Knotty Ash railway station on the North Liverpool Extension Line formerly served the area, but this closed to passenger traffic in 1960. The former trackway is now part of National Cycle Network Route 62. The nearest current National Rail station is Broad Green, approximately a mile away from Knotty Ash, where fairly regular trains go to/from Liverpool Lime Street, and generally continue on to Wigan North Western, Manchester Victoria and Warrington Bank Quay stations.

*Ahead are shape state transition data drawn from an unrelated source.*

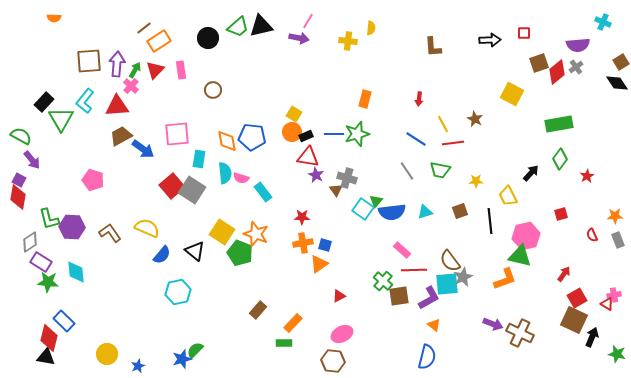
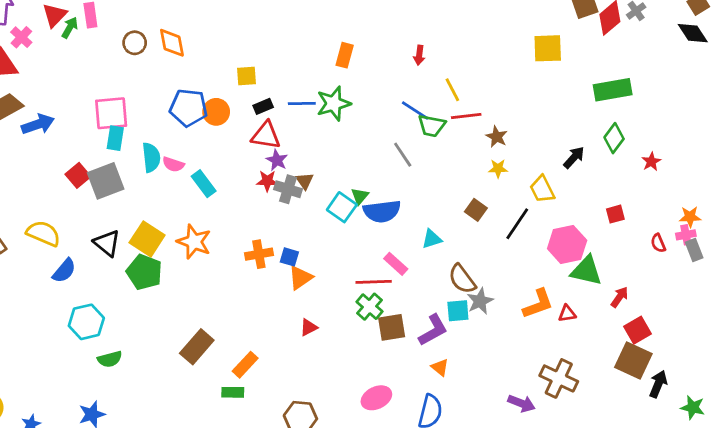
green arrow: (135, 70) -> (70, 28), moved
yellow square: (512, 94) -> (548, 48), turned -30
yellow square: (294, 114) -> (247, 76), turned -35
brown star: (475, 119) -> (497, 137), moved
orange circle: (292, 132) -> (216, 112), moved
pink square: (177, 134) -> (111, 113), moved
orange diamond: (227, 141) -> (172, 43), moved
blue arrow: (143, 149) -> (38, 124), turned -55
green trapezoid: (440, 170) -> (432, 126), moved
gray cross: (347, 178) -> (288, 189), moved
red square: (172, 186) -> (78, 175), size x0.7
gray square: (192, 190) -> (106, 181), turned 36
brown square: (460, 211) -> (476, 210), turned -35
cyan triangle: (425, 212) -> (432, 239), moved
red star: (302, 217) -> (267, 181), moved
black line: (490, 221) -> (517, 224), turned 40
black triangle: (195, 251) -> (107, 243), moved
green pentagon: (240, 253) -> (144, 272), moved
green triangle: (520, 256) -> (586, 271), moved
orange triangle: (319, 264) -> (300, 278), moved
red line: (414, 270) -> (374, 282), moved
cyan square: (447, 284) -> (458, 311), size x0.7
pink cross: (614, 295) -> (686, 235), moved
red triangle: (607, 304) -> (567, 314), moved, turned -40
brown rectangle: (258, 310) -> (197, 347), size x1.4
purple arrow: (493, 324) -> (521, 403), moved
pink ellipse: (342, 334) -> (376, 398), moved
green semicircle: (195, 350) -> (110, 359), moved, turned -150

Knotty Ash is also approximately a mile away from the western terminus of the M62 motorway, Rocket Roundabout in Broadgreen.

==Sport==
Between 1951 and 1968, the district was home to the city's rugby league team Liverpool City who played at their Knotty Ash Stadium, Mill Yard. Their playing strip consisted of white jerseys with a broad green hoop and white shorts. After the 1967–68 season, they left the district and moved to nearby Huyton, changing the club's name to Huyton RLFC. Having no home venue for the 1968–69 season, their new Huyton home ground of Alt Park was opened for the following 1969–70 season.

==In popular culture==
In the 1960s, Knotty Ash was made famous in the United Kingdom by stand-up comedian and lifelong resident Ken Dodd, as the home of the dwarfish comic characters he called the Diddy Men. In his BBC children's television programme Ken Dodd and the Diddymen (1969), the fictitious Diddyland, boasting the highest sunshine rate in the world, was situated in the centre of Knotty Ash. The Diddy Men worked in the local "Jam Butty Mines".